Senegal also attacked the integrity of CAF’s internal process. They highlighted the involvement of lawyer Moez Nasri in the Appeals Committee. Nasri is not just a legal figure; he also serves as president of the Tunisian Football Federation.
For Senegal, that dual role was indefensible. They called it a “clear conflict between his role as a judge and that of a party to the competition”. Even CAF President Patrice Motsepe, according to these accounts, expressed surprise at Nasri’s presence on the committee.
When the president of the confederation is taken aback by who sits in judgment, the questions practically ask themselves.
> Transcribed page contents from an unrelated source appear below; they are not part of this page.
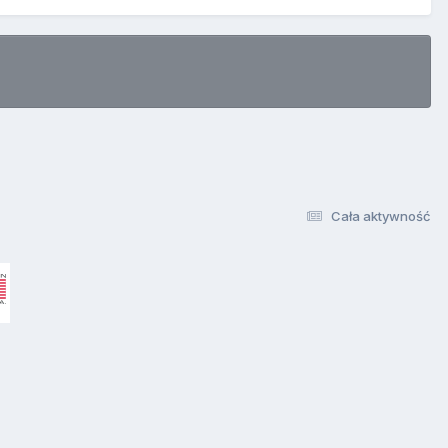
Cała aktywność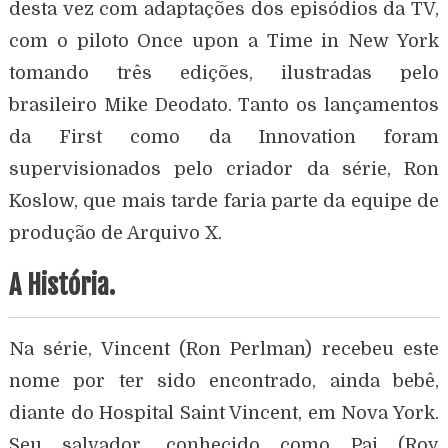
desta vez com adaptações dos episódios da TV,
com o piloto Once upon a Time in New York
tomando três edições, ilustradas pelo
brasileiro Mike Deodato. Tanto os lançamentos
da First como da Innovation foram
supervisionados pelo criador da série, Ron
Koslow, que mais tarde faria parte da equipe de
produção de Arquivo X.
A História.
Na série, Vincent (Ron Perlman) recebeu este
nome por ter sido encontrado, ainda bebê,
diante do Hospital Saint Vincent, em Nova York.
Seu salvador, conhecido como Pai (Roy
A Continent Waiting for a Champion
And so the stalemate endures.
Seventy-seven days on, the African continent has no official winner of its showpiece final. Senegal insists it won where it matters most – on the pitch, in extra time, with the score settled by football. Morocco stands by the rulebook and the initial administrative ruling, arguing that the law awards it the title after Senegal’s walkout.
CAF, caught between both, faces accusations of “mismanagement” and a “lack of transparency” from each side. The governing body has managed the rare feat of leaving both finalists furious.
The match is over. The arguments are not. The question now is stark: when the dust finally settles, will African football trust the verdict that emerges?